Data in this exercise.
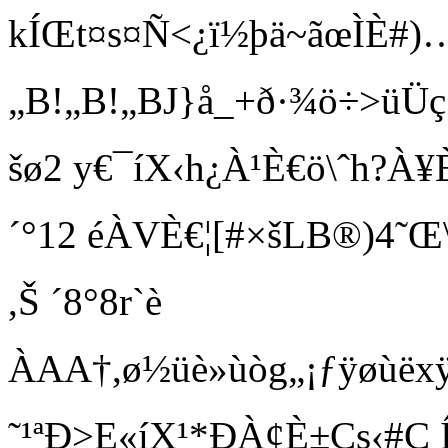
kÍŒt¤s¤Ñ<¿ï½þä~ãœÌÈ#)…B!„B
„B!„B!„BJ}å_+ð·¾ö÷>
šø2 y€¯íX‹ h¿À¹È€ö\ˆ h?À
´°12 éÀVÈ€¦[#×šLB®)4˜Œ\
,Š ´8°8r`è
ÀAA†, ø½üè»ùòg„¡ƒÿø
˜¹ªÐ>E«íX ¹*ÐÀ¢È±Cs‹#Ç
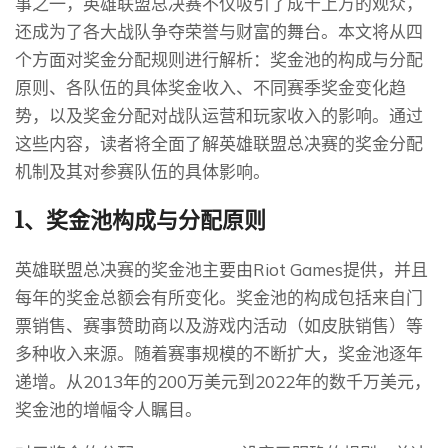
事之一，英雄联盟总决赛不仅吸引了成千上万的观众，
还成为了各大战队争夺荣誉与财富的舞台。本文将从四
个方面对奖金分配规则进行解析：奖金池的构成与分配
原则、各队伍的具体奖金收入、不同赛季奖金变化趋
势，以及奖金分配对战队运营和玩家收入的影响。通过
这些内容，读者将全面了解英雄联盟总决赛的奖金分配
机制及其对参赛队伍的具体影响。
1、奖金池构成与分配原则
英雄联盟总决赛的奖金池主要由Riot Games提供，并且
每年的奖金总额会有所变化。奖金池的构成包括来自门
票销售、赛事赞助商以及游戏内活动（如皮肤销售）等
多种收入来源。随着赛事规模的不断扩大，奖金池逐年
递增。从2013年的200万美元到2022年的数千万美元，
奖金池的增幅令人瞩目。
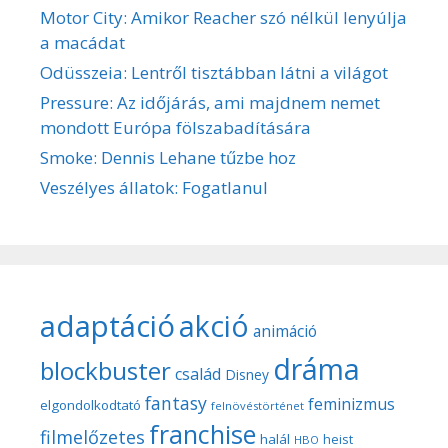
Motor City: Amikor Reacher szó nélkül lenyúlja
a macádat
Odüsszeia: Lentről tisztábban látni a világot
Pressure: Az időjárás, ami majdnem nemet
mondott Európa fölszabadítására
Smoke: Dennis Lehane tűzbe hoz
Veszélyes állatok: Fogatlanul
adaptáció
akció
animáció
dráma
blockbuster
család
Disney
fantasy
feminizmus
elgondolkodtató
felnövéstörténet
franchise
filmelőzetes
halál
heist
HBO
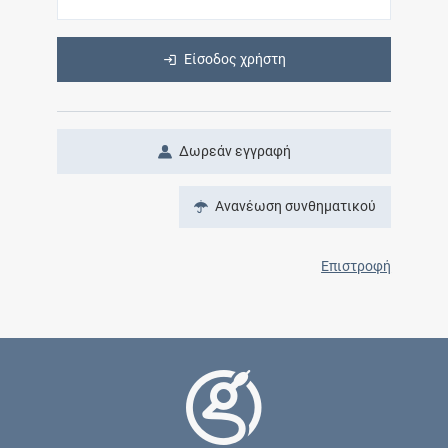
Είσοδος χρήστη
Δωρεάν εγγραφή
Ανανέωση συνθηματικού
Επιστροφή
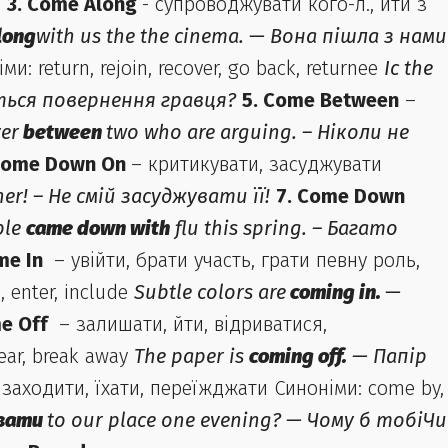
.
3. Come Along
- супроводжувати кого-л., йти з
long
with us the the cinema. — Вона пішла з нами
: return, rejoin, recover, go back, returnee
Іс the
ться повернення гравця?
5. Come Between
–
er
between
two who are arguing. – Ніколи не
Come Down On
– критикувати, засуджувати
her! – Не смій засуджувати її!
7. Come Down
ple
came down with
flu this spring. – Багато
me In
– увійти, брати участь, грати певну роль,
, enter, include
Subtle colors are
coming in.
—
me Off
– залишати, йти, відриватися,
tear, break away
The paper is
coming off.
— Папір
заходити, їхати, переїжджати Синоніми: come by,
увати
to our place one evening? — Чому б тобіЧи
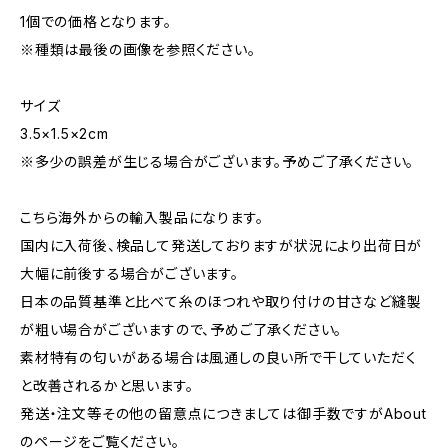
1個での価格となります。
※種類は最後の画像を参照ください。
サイズ
3.5×1.5×2cm
※多少の誤差が生じる場合がございます。予めご了承ください。
こちら海外からの輸入製品になります。
国内に入荷後、検品して発送しておりますが状況により出荷日が
大幅に前後する場合がございます。
日本の品質基準と比べて糸のほつれや取り付けの甘さなど縫製
が粗い場合がございますので、予めご了承ください。
素材特有の匂いがある場合は風通しの良い所で干していただく
と改善されるかと思います。
発送・注文等その他の留意点につきましては御手数ですがAbout
のページをご覧ください。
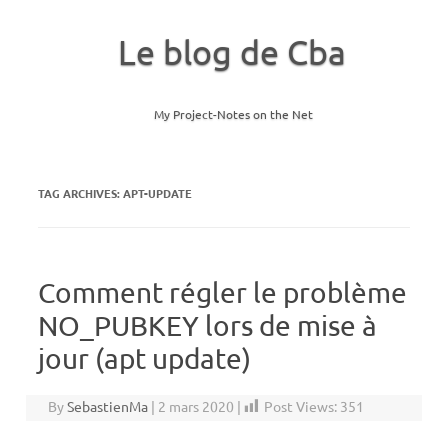
Le blog de Cba
My Project-Notes on the Net
Skip to content
TAG ARCHIVES:
APT-UPDATE
Comment régler le problème
NO_PUBKEY lors de mise à
jour (apt update)
By
SebastienMa
|
2 mars 2020
|
Post Views:
351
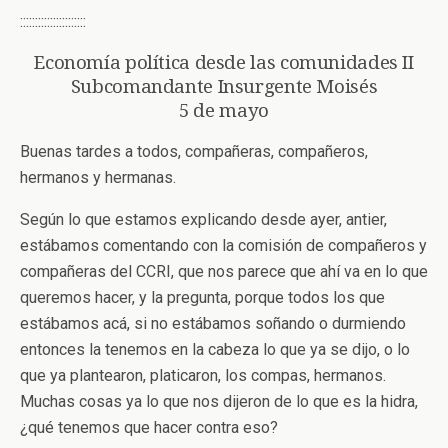
::::::::::::::::::::::
Economía política desde las comunidades II
Subcomandante Insurgente Moisés
5 de mayo
Buenas tardes a todos, compañeras, compañeros,
hermanos y hermanas.
Según lo que estamos explicando desde ayer, antier,
estábamos comentando con la comisión de compañeros y
compañeras del CCRI, que nos parece que ahí va en lo que
queremos hacer, y la pregunta, porque todos los que
estábamos acá, si no estábamos soñando o durmiendo
entonces la tenemos en la cabeza lo que ya se dijo, o lo
que ya plantearon, platicaron, los compas, hermanos.
Muchas cosas ya lo que nos dijeron de lo que es la hidra,
¿qué tenemos que hacer contra eso?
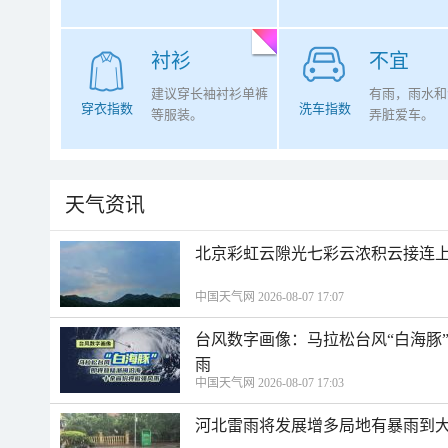
衬衫
不宜
建议穿长袖衬衫单裤
有雨，雨水和
穿衣指数
洗车指数
等服装。
弄脏爱车。
天气资讯
北京彩虹云隙光七彩云浓积云接连
中国天气网 2026-08-07 17:07
台风数字画像：马拉松台风“白海豚
雨
中国天气网 2026-08-07 17:03
河北雷雨将发展增多局地有暴雨到大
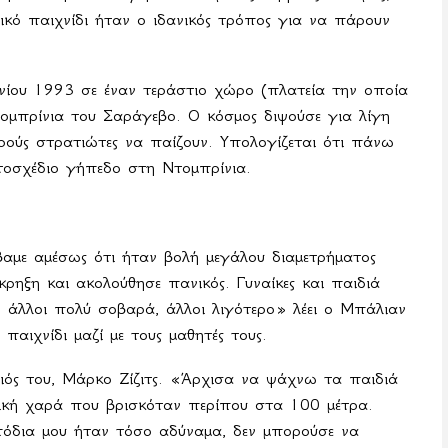
ικό παιχνίδι ήταν ο ιδανικός τρόπος για να πάρουν
νίου 1993 σε έναν τεράστιο χώρο (πλατεία την οποία
ομπρίνια του Σαράγεβο. Ο κόσμος διψούσε για λίγη
αρούς στρατιώτες να παίζουν. Υπολογίζεται ότι πάνω
τοσχέδιο γήπεδο στη Ντομπρίνια.
βαμε αμέσως ότι ήταν βολή μεγάλου διαμετρήματος
ρηξη και ακολούθησε πανικός. Γυναίκες και παιδιά
, άλλοι πολύ σοβαρά, άλλοι λιγότερο» λέει ο Μπάλιαν
αιχνίδι μαζί με τους μαθητές τους.
ιός του, Μάρκο Ζίζιτς. «Άρχισα να ψάχνω τα παιδιά
δική χαρά που βρισκόταν περίπου στα
100 μέτρα
.
όδια μου ήταν τόσο αδύναμα, δεν μπορούσε να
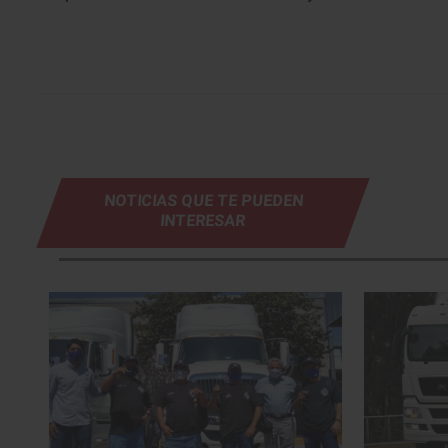
NOTICIAS QUE TE PUEDEN
INTERESAR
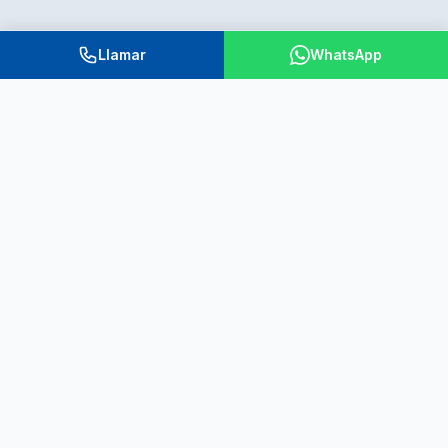
Llamar
WhatsApp
Coformación® es una marca registrada en el Ministerio de Industria,
Comercio y Turismo: Código #3739278/6
Sobre Nosotros
Somos una academia de formación y consultora de seguridad
alimentaria y prevención de riesgos laborales ubicada en
Madrid.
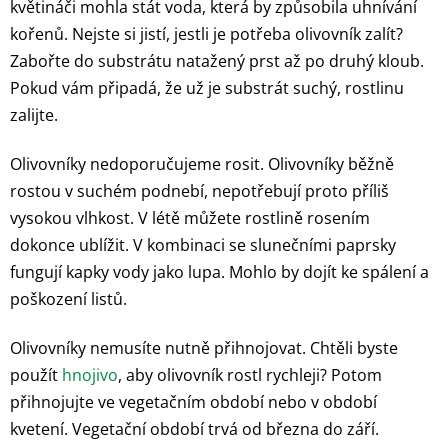
květináči mohla stát voda, která by způsobila uhnívání
kořenů. Nejste si jistí, jestli je potřeba olivovník zalít?
Zabořte do substrátu natažený prst až po druhý kloub.
Pokud vám připadá, že už je substrát suchý, rostlinu
zalijte.
Olivovníky nedoporučujeme rosit. Olivovníky běžně
rostou v suchém podnebí, nepotřebují proto příliš
vysokou vlhkost. V létě můžete rostlině rosením
dokonce ublížit. V kombinaci se slunečními paprsky
fungují kapky vody jako lupa. Mohlo by dojít ke spálení a
poškození listů.
Olivovníky nemusíte nutně přihnojovat. Chtěli byste
použít
hnojivo
, aby olivovník rostl rychleji? Potom
přihnojujte ve vegetačním období nebo v období
kvetení. Vegetační období trvá od března do září.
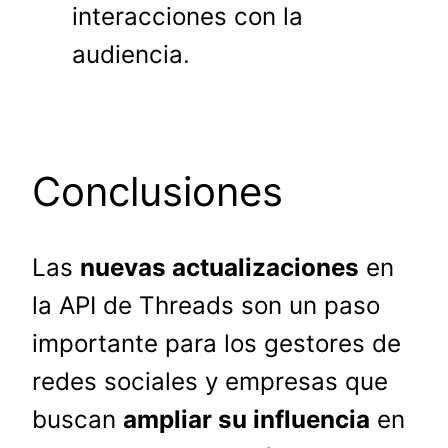
interacciones con la
audiencia.
Conclusiones
Las
nuevas actualizaciones
en
la API de Threads son un paso
importante para los gestores de
redes sociales y empresas que
buscan
ampliar su influencia
en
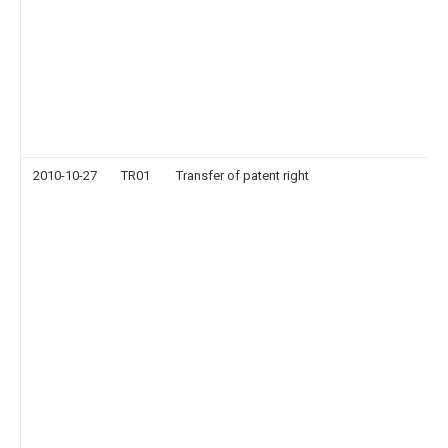
2010-10-27
TR01
Transfer of patent right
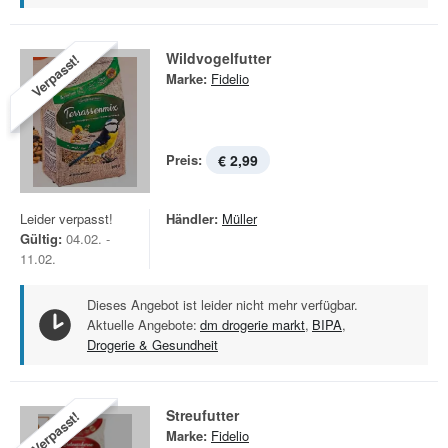
Wildvogelfutter
Verpasst!
Marke:
Fidelio
Preis:
€ 2,99
Leider verpasst!
Händler:
Müller
Gültig:
04.02. -
11.02.
Dieses Angebot ist leider nicht mehr verfügbar.
Aktuelle Angebote:
dm drogerie markt
,
BIPA
,
Drogerie & Gesundheit
Streufutter
Verpasst!
Marke:
Fidelio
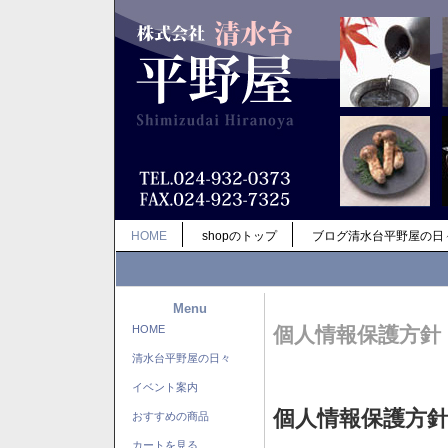
HOME
shopのトップ
ブログ清水台平野屋の日
Menu
HOME
個人情報保護方針
清水台平野屋の日々
イベント案内
個人情報保護方
おすすめの商品
カートを見る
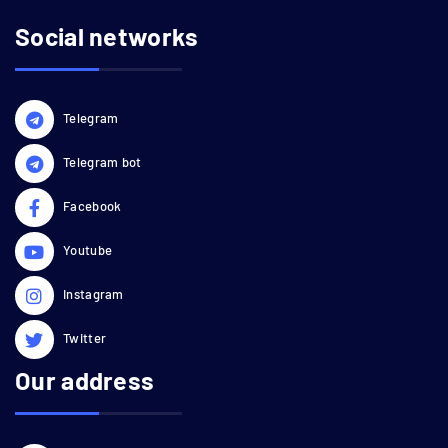
Social networks
Telegram
Telegram bot
Facebook
Youtube
Instagram
Twitter
Our address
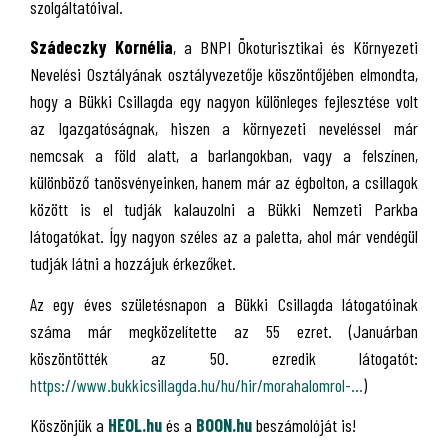
szolgáltatóival.
Szádeczky Kornélia
, a BNPI Ökoturisztikai és Környezeti
Nevelési Osztályának osztályvezetője köszöntőjében elmondta,
hogy a Bükki Csillagda egy nagyon különleges fejlesztése volt
az Igazgatóságnak, hiszen a környezeti neveléssel már
nemcsak a föld alatt, a barlangokban, vagy a felszínen,
különböző tanösvényeinken, hanem már az égbolton, a csillagok
között is el tudják kalauzolni a Bükki Nemzeti Parkba
látogatókat. Így nagyon széles az a paletta, ahol már vendégül
tudják látni a hozzájuk érkezőket.
Az egy éves születésnapon a Bükki Csillagda látogatóinak
száma már megközelítette az 55 ezret. (Januárban
köszöntötték az 50. ezredik látogatót:
https://www.bukkicsillagda.hu/hu/hir/morahalomrol-...
)
Köszönjük a
HEOL.hu
és a
BOON.hu
beszámolóját is!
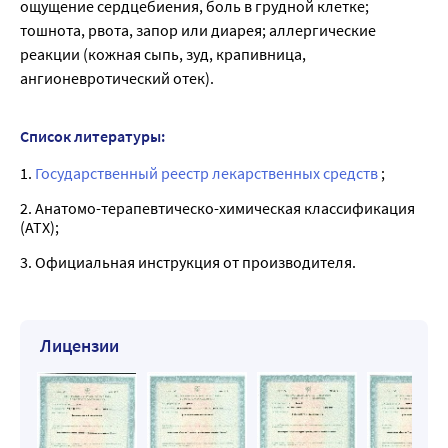
ощущение сердцебиения, боль в грудной клетке;
тошнота, рвота, запор или диарея; аллергические
реакции (кожная сыпь, зуд, крапивница,
ангионевротический отек).
Список литературы:
1.
Государственный реестр лекарственных средств
;
2. Анатомо-терапевтическо-химическая классификация
(ATX);
3. Официальная инструкция от производителя.
Лицензии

Work instructions.
Looking at the data above, show all lines where the word "予めご了承ください" occurs.

Reply to the task.
※多少の誤差が生じる場合がございます。予めご了承ください。
が粗い場合がございますので、予めご了承ください。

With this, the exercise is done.